Here’s how brains grow: 

A newborn’s brain contains 100 billion brain cells called neurons. Learning will only take place when these neurons connect; and these “connections” or synapses are only made when there is proper stimuli in a child’s environment.  

What is the proper stimuli to grow a healthy brain? 

DeGaetano explains that children need love and care as well as active interaction with their world. Interaction means playing, exploring, and participating in the 3-D world; it does not include passive TV viewing or video games. In fact, she points out that the American Academy of Pediatrics “recommends no screen time for kids under the age of two”. 

What happens to brains involved with passive screen use? 

When kids zone into a video game or TV show, their low and mid brains are being stimulated and the cortex, that area of the brain that’s responsible for problem-solving, decision-making, analysis, (higher thinking), is under activated. With kids (ages 2 and up) watching on average of 3 - 5 hours of TV a day (this doesn’t include other screens such as game systems, hand-held video games, computers, iPads, iPods), this continued use over time can lead to such problems as decreased ability to engage in self-directed activities, diminished vocabulary, difficulties sticking with challenging mental activities, and loss of concentration and focus. 

Many experts (including DeGaetano) are concerned by kids being “saturated by visual media.”

As Dr. Donald Shifrin, an active member of the American Academy of Pediatrics, states in the video Maximizing Your Child's Potential, “TV has an inordinate influence on our kids. And, what they watch, how they watch, and how much they watch is extremely important both in developmental terms and. . . in terms of communication and social and behavioral interaction with their peers.” Shifrin simply states, “These youngsters are not engaged in the usual business of childhood, which is play, and play is how children learn.”

The good news? Parents are the architects of their kids’ environments.

Now, you might panic, wondering, “How do I limit my child’s screen usage?!” Instead of going “cold turkey,” why not consider taking small steps towards reducing screen time by focusing on activities that grow kids’ brains? Consider reducing your child’s TV time by 15 minutes each day and fill that time with some one-on-one interaction between you and your child. 

Conversations benefit you and your child!

Conversations exercise a child’s cortex, and build strong connections between parent and child. By exploring your child’s inner world through asking questions, seeking your daughter’s assistance in solving a problem, joining your son in a favorite activity or asking your child for his/her opinion - not only are you getting those mental wheels turning but you’re sending messages to your child that you value him/her.

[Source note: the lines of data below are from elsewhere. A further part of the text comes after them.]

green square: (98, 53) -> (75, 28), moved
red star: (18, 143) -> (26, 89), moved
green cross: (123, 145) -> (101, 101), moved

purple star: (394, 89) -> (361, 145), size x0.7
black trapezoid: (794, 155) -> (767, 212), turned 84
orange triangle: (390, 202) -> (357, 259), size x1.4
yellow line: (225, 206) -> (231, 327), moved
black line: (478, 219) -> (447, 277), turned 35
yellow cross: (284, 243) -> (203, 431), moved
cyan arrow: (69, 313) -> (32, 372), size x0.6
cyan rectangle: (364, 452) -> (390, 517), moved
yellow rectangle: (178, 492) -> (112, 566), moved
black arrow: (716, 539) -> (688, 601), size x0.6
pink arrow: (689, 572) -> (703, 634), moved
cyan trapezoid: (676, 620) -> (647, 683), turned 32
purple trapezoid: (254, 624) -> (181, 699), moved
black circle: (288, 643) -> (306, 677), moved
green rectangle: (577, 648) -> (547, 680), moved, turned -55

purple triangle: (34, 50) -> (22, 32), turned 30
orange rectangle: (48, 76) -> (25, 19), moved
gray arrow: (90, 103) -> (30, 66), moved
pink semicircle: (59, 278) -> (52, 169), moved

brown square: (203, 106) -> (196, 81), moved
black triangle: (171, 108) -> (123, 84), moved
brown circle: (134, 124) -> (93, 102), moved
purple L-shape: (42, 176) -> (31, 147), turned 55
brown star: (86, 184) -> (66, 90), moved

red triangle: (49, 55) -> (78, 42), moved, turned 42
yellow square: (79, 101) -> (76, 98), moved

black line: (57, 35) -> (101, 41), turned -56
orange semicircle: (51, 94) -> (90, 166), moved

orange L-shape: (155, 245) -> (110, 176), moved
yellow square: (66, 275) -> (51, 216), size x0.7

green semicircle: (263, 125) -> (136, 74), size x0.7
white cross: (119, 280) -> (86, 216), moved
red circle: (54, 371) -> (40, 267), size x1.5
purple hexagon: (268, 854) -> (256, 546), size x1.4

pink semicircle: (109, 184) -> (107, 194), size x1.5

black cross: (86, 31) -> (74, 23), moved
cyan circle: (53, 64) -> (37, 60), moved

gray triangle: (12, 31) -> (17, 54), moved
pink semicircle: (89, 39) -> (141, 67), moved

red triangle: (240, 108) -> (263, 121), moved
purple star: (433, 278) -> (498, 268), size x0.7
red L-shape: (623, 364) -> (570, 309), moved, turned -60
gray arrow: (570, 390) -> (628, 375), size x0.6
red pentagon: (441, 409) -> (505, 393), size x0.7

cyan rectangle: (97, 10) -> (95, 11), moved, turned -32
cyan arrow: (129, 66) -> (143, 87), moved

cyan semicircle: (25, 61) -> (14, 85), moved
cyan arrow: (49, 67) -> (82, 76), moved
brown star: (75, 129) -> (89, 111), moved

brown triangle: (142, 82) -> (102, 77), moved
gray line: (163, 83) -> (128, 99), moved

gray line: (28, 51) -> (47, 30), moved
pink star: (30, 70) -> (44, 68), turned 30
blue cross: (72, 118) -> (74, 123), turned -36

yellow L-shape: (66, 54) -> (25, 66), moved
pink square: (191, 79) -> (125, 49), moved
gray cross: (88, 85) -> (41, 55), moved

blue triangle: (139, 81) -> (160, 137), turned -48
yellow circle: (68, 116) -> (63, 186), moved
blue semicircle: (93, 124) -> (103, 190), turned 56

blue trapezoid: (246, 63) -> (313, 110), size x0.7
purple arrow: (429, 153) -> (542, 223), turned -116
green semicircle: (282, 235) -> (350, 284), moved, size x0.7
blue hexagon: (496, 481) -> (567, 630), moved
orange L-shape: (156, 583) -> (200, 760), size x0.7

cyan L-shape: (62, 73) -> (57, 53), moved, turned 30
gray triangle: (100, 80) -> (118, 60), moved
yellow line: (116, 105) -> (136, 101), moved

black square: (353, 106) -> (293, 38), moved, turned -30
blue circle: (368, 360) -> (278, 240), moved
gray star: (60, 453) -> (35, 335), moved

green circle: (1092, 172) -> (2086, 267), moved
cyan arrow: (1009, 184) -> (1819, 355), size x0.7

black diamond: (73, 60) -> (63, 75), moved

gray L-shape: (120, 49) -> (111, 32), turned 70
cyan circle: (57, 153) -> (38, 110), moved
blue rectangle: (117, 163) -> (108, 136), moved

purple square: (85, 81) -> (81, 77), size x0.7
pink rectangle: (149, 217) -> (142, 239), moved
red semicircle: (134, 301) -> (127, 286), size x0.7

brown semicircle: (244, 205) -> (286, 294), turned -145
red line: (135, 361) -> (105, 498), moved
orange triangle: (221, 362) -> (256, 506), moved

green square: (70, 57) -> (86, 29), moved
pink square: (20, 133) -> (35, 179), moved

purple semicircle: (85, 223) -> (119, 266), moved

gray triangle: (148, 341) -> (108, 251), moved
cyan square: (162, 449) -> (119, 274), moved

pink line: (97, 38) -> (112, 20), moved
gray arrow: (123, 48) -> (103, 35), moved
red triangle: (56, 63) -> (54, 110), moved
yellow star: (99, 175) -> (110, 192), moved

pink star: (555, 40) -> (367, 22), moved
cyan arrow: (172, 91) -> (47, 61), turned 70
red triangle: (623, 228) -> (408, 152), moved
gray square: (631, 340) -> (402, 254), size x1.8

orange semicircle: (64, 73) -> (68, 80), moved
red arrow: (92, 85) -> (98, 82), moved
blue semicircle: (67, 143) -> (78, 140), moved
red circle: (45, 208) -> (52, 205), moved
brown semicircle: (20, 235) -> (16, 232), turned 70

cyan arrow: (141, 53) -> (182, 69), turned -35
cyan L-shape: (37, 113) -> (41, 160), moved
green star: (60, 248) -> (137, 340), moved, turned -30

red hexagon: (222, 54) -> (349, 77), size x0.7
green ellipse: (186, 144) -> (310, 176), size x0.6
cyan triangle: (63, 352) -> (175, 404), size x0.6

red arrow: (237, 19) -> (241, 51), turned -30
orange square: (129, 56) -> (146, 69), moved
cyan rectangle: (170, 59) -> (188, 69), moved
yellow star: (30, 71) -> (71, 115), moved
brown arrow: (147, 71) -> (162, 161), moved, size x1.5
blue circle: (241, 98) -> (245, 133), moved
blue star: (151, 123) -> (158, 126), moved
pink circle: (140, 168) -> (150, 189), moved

Create a connection because relationships, it turns out, are key to growing kids’ brains. 

If you increase your interaction with your child by a mere 15 minutes a day that equates to an additional 105 minutes a week, 420 minutes a month, 91 hours a year of time away from screens and time creating deep, meaningful connections with your kid. With all that interaction - imagine the growth in brain power! 

Design a new environment for you and your child - a mere 15 minutes a day - that will help your child increase problem-solving abilities, grow attention spans, enhance emotional, social, and behavioral development and nurture a loving connection. What an amazing gift for you and your child!